TASK ITEM: Of all the entries below, only the lines from the one with "vedno prenašali tudi" up to and including the one with "4384 3370 114" are to be duplicated exactly.

*** Opening of EXTRACTED RECORDS ***

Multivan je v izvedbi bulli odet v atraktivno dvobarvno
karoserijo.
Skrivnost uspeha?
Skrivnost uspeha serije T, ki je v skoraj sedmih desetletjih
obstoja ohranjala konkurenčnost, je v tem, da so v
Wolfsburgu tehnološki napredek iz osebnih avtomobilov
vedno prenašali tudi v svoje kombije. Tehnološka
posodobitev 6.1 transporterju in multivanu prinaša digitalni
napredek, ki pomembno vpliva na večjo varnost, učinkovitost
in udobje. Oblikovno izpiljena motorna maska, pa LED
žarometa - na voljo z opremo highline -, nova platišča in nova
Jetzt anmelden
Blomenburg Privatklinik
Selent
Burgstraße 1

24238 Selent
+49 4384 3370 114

*** Close of EXTRACTED RECORDS ***
*** Opening of EXTRACTED RECORDS ***

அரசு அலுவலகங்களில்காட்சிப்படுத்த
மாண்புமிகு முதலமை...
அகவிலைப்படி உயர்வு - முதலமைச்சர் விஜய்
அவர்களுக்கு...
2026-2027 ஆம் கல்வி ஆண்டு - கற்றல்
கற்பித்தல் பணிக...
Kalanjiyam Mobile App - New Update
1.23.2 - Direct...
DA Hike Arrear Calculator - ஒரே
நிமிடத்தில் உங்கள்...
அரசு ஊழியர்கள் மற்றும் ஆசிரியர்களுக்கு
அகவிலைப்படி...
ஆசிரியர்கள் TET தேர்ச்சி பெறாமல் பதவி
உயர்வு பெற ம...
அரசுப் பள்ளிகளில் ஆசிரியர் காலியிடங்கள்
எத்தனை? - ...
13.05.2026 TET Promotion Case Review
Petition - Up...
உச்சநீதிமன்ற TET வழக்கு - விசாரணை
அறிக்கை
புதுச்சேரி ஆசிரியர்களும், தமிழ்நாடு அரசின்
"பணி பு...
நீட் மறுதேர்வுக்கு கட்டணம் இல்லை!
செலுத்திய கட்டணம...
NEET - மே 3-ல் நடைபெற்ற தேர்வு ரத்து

*** Close of EXTRACTED RECORDS ***

EXERCISE RESULT:
vedno prenašali tudi v svoje kombije. Tehnološka
posodobitev 6.1 transporterju in multivanu prinaša digitalni
napredek, ki pomembno vpliva na večjo varnost, učinkovitost
in udobje. Oblikovno izpiljena motorna maska, pa LED
žarometa - na voljo z opremo highline -, nova platišča in nova
Jetzt anmelden
Blomenburg Privatklinik
Selent
Burgstraße 1

24238 Selent
+49 4384 3370 114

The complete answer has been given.